• **Task instructions**: Give, as a bare number, the count of lines below that contain "https".
══ Exercise materials ══
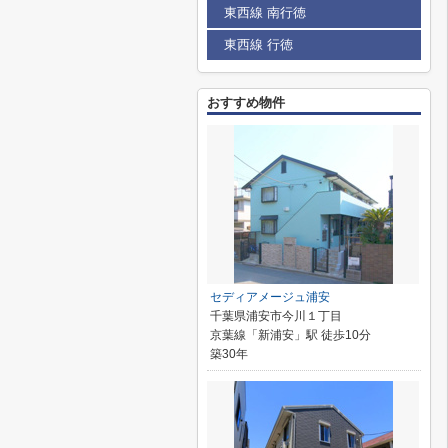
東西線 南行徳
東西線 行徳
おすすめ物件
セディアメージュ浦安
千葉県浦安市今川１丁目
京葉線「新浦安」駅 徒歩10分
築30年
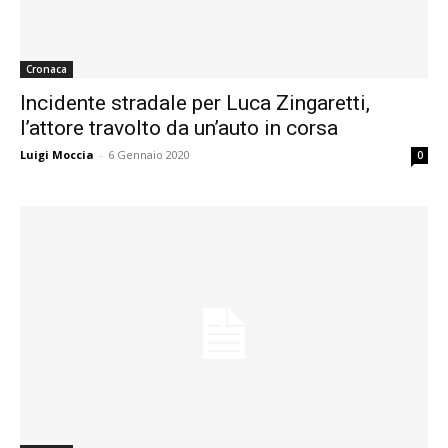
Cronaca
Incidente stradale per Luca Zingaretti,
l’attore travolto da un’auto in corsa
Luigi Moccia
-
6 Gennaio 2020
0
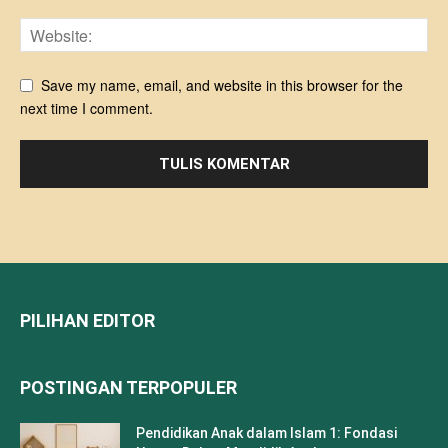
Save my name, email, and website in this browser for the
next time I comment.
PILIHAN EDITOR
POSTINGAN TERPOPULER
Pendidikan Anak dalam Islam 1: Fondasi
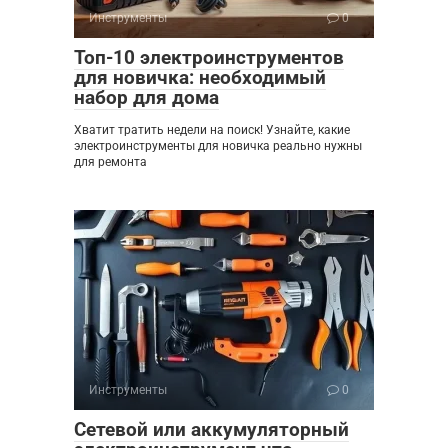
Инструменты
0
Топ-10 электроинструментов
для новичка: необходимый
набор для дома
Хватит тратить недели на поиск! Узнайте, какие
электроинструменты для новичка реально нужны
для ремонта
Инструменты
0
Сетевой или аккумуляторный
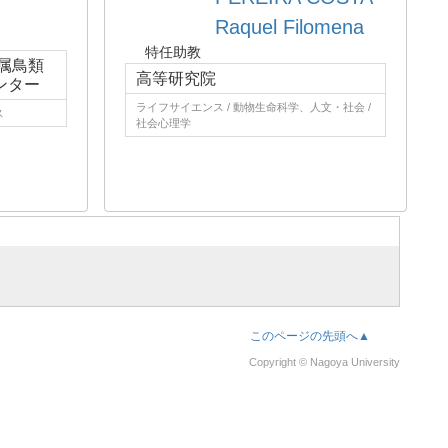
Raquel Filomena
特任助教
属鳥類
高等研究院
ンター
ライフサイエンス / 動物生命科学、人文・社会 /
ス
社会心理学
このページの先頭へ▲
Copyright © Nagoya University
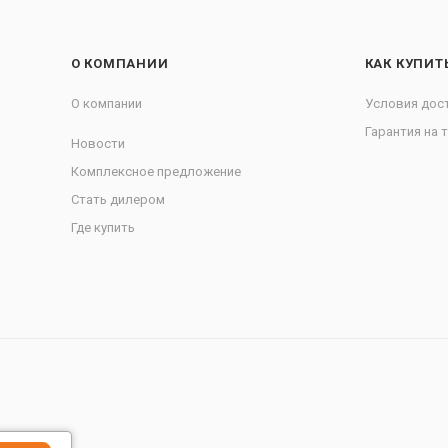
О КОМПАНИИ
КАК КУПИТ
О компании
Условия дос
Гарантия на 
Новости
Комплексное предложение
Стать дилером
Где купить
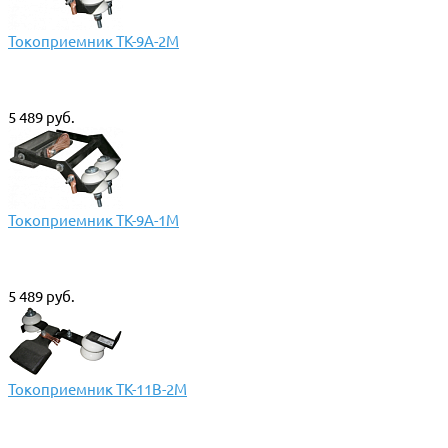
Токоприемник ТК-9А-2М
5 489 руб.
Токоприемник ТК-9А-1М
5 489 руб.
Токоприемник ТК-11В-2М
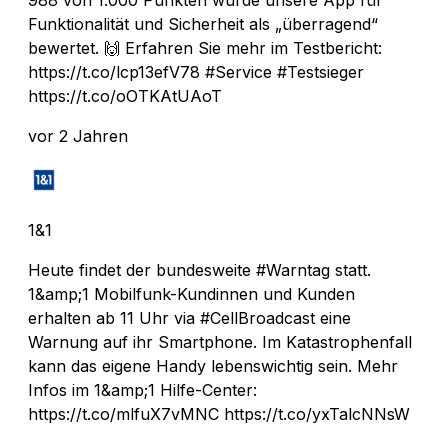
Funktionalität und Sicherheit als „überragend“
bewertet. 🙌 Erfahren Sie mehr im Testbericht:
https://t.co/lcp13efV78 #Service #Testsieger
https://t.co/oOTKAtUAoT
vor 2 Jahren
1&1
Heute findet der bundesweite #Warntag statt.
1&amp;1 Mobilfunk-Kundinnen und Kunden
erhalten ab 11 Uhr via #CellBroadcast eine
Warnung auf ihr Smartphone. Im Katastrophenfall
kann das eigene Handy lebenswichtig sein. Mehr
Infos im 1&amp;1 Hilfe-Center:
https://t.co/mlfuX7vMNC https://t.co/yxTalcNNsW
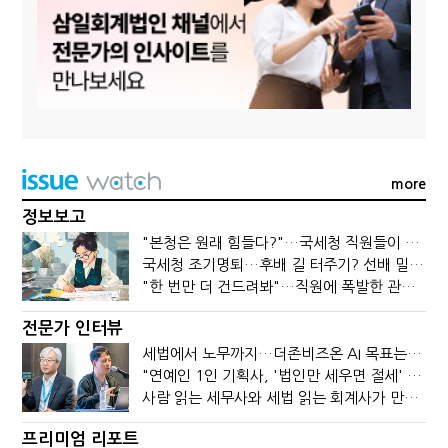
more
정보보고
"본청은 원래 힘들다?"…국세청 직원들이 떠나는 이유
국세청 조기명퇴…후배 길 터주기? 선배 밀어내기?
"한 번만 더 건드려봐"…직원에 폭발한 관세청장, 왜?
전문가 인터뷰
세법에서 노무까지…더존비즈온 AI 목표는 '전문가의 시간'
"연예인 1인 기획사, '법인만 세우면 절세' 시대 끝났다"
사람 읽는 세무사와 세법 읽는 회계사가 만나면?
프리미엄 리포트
═══
• **Output**: 3